### Assignment
The data below is to be output in full, unchanged.

### Data provided
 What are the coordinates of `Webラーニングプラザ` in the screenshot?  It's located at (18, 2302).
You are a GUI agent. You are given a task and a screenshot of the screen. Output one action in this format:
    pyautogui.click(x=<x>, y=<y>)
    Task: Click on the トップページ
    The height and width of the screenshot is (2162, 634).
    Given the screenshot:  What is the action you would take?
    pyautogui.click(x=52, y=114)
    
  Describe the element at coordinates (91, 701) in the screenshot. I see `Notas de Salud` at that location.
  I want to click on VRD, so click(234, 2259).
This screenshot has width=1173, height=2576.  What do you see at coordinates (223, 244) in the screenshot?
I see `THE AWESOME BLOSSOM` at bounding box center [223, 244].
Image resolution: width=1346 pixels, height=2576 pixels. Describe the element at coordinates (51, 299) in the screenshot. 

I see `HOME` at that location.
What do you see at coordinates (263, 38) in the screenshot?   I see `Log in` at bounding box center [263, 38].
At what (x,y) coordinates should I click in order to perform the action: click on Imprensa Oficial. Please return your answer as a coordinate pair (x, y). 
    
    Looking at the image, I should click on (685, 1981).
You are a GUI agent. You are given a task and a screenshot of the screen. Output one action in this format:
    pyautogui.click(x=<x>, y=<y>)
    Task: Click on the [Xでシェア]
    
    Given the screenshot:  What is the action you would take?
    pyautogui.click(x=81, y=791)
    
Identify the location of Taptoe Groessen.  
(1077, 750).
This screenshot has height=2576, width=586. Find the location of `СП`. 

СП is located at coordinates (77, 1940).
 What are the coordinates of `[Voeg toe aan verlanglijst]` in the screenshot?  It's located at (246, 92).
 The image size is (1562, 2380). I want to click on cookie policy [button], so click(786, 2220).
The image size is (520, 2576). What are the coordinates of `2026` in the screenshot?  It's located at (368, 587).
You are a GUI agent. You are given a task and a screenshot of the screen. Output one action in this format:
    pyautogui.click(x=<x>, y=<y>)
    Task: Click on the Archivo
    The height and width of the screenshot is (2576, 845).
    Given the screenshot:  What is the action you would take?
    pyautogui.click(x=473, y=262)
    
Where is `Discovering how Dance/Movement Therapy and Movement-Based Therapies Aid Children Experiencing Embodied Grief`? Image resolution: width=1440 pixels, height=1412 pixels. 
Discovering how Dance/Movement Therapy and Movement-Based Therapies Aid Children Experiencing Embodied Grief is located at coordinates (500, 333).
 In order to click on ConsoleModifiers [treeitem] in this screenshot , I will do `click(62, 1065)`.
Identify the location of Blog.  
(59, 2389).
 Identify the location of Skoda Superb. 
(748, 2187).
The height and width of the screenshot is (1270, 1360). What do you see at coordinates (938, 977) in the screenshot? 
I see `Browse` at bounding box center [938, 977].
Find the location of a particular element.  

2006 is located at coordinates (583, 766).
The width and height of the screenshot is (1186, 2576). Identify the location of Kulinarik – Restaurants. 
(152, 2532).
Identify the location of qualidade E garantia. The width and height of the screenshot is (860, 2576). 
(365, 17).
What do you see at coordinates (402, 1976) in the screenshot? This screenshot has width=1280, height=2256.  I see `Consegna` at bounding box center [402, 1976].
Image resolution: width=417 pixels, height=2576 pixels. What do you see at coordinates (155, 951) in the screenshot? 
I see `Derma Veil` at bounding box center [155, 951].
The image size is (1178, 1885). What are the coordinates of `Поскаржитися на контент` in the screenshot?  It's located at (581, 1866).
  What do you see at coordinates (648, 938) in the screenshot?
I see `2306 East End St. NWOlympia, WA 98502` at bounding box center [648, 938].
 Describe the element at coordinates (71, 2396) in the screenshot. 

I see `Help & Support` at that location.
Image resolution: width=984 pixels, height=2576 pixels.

### Solution to this exercise
 What are the coordinates of `Webラーニングプラザ` in the screenshot?  It's located at (18, 2302).
You are a GUI agent. You are given a task and a screenshot of the screen. Output one action in this format:
    pyautogui.click(x=<x>, y=<y>)
    Task: Click on the トップページ
    The height and width of the screenshot is (2162, 634).
    Given the screenshot:  What is the action you would take?
    pyautogui.click(x=52, y=114)
    
  Describe the element at coordinates (91, 701) in the screenshot. I see `Notas de Salud` at that location.
  I want to click on VRD, so click(234, 2259).
This screenshot has width=1173, height=2576.  What do you see at coordinates (223, 244) in the screenshot?
I see `THE AWESOME BLOSSOM` at bounding box center [223, 244].
Image resolution: width=1346 pixels, height=2576 pixels. Describe the element at coordinates (51, 299) in the screenshot. 

I see `HOME` at that location.
What do you see at coordinates (263, 38) in the screenshot?   I see `Log in` at bounding box center [263, 38].
At what (x,y) coordinates should I click in order to perform the action: click on Imprensa Oficial. Please return your answer as a coordinate pair (x, y). 
    
    Looking at the image, I should click on (685, 1981).
You are a GUI agent. You are given a task and a screenshot of the screen. Output one action in this format:
    pyautogui.click(x=<x>, y=<y>)
    Task: Click on the [Xでシェア]
    
    Given the screenshot:  What is the action you would take?
    pyautogui.click(x=81, y=791)
    
Identify the location of Taptoe Groessen.  
(1077, 750).
This screenshot has height=2576, width=586. Find the location of `СП`. 

СП is located at coordinates (77, 1940).
 What are the coordinates of `[Voeg toe aan verlanglijst]` in the screenshot?  It's located at (246, 92).
 The image size is (1562, 2380). I want to click on cookie policy [button], so click(786, 2220).
The image size is (520, 2576). What are the coordinates of `2026` in the screenshot?  It's located at (368, 587).
You are a GUI agent. You are given a task and a screenshot of the screen. Output one action in this format:
    pyautogui.click(x=<x>, y=<y>)
    Task: Click on the Archivo
    The height and width of the screenshot is (2576, 845).
    Given the screenshot:  What is the action you would take?
    pyautogui.click(x=473, y=262)
    
Where is `Discovering how Dance/Movement Therapy and Movement-Based Therapies Aid Children Experiencing Embodied Grief`? Image resolution: width=1440 pixels, height=1412 pixels. 
Discovering how Dance/Movement Therapy and Movement-Based Therapies Aid Children Experiencing Embodied Grief is located at coordinates (500, 333).
 In order to click on ConsoleModifiers [treeitem] in this screenshot , I will do `click(62, 1065)`.
Identify the location of Blog.  
(59, 2389).
 Identify the location of Skoda Superb. 
(748, 2187).
The height and width of the screenshot is (1270, 1360). What do you see at coordinates (938, 977) in the screenshot? 
I see `Browse` at bounding box center [938, 977].
Find the location of a particular element.  

2006 is located at coordinates (583, 766).
The width and height of the screenshot is (1186, 2576). Identify the location of Kulinarik – Restaurants. 
(152, 2532).
Identify the location of qualidade E garantia. The width and height of the screenshot is (860, 2576). 
(365, 17).
What do you see at coordinates (402, 1976) in the screenshot? This screenshot has width=1280, height=2256.  I see `Consegna` at bounding box center [402, 1976].
Image resolution: width=417 pixels, height=2576 pixels. What do you see at coordinates (155, 951) in the screenshot? 
I see `Derma Veil` at bounding box center [155, 951].
The image size is (1178, 1885). What are the coordinates of `Поскаржитися на контент` in the screenshot?  It's located at (581, 1866).
  What do you see at coordinates (648, 938) in the screenshot?
I see `2306 East End St. NWOlympia, WA 98502` at bounding box center [648, 938].
 Describe the element at coordinates (71, 2396) in the screenshot. 

I see `Help & Support` at that location.
Image resolution: width=984 pixels, height=2576 pixels.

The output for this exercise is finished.